Re: Kryzys, jak się podźwignąć?

Post autor: Albert »

JanekJanek pisze: 14 paź 2019, 15:01 Tata, jeszcze rok temu, gdy czytałem posty, jak te napisane przeze mnie powyżej, to myślałem sobie, zwariowali, mnie się życie wali, a oni mi tu mówią o relacji z Bogiem. Dzięki kryzysowi doznałem czym jest prawdziwa wolność. Jeśli Chrystus jest w centrum mojego życia, to ja staje się wolnym człowiekiem, wolnym od swoich nałogów, wolnym od uzależnienia od drugiego człowieka.
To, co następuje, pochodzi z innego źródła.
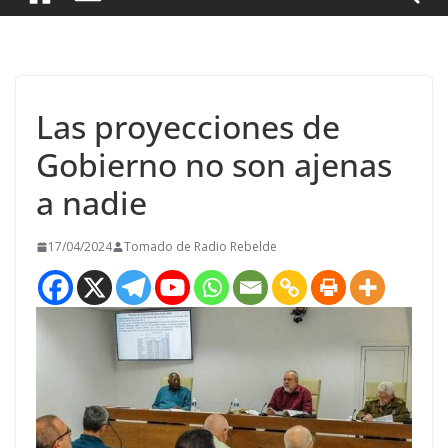
Las proyecciones de
Gobierno no son ajenas
a nadie
17/04/2024
Tomado de Radio Rebelde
Dopiero na tej wolności mogę zacząć budować nowe życie. Jeśli ktoś jeszcze to czyta, to mogę tylko powiedzieć, że "sukces" osiąga się tutaj wg wzoru: czas x modlitwa. Tak, będą upadki, dużo upadków, tak, będzie zlosc, frustracja itd, ale zawsze wstawajcie z podniesioną głowa i zwróćcie swoje oczy w niebo i mówcie Bogu o tym wszystkim. I proście go o siłę a On nigdy nie zostawi was samych. Wielu mówi że odmawia taka czy inna modlitwę w celu uratowania małżeństwa. Każda modlitwa jest dobra i każda uzdrowi przede wszystkim wasze/ nasze pokiereszowane wnętrze. Ja pokochałem nowennę pompejańska, ponieważ jest wymagająca i uczy pewnej dyscypliny. Natomiast, czy moje małżeństwo zostanie odbudowane, zostawiam to Panu i każde rozwiązanie przyjmę z wdzięcznością
Janek. Moja historia opisana jest tutaj.

viewtopic.php?f=10&t=2849

Jak wyglada Twoja sytuacja?
Zona mi mowi ze nia ma kontaktu z kowalskim. Probuje jej wierzyc. Ale nie moge. Nie robi nic tez zebym jej uwierzyl.
Tak bardzo chciałbym zachowac szacunek do siebie i nie dac sie ranic. Ale sam sobie to funduje i tancze jak mi zona zagra.
Modle sie czesto. Ale nie moge otworzyc na Boga tak jak Ty. Zeby znalezc ukojenie.
Ile to potrwa?
Mam corke wiec mam nieustanny kontakt z zona. Nie pomaga to wcale.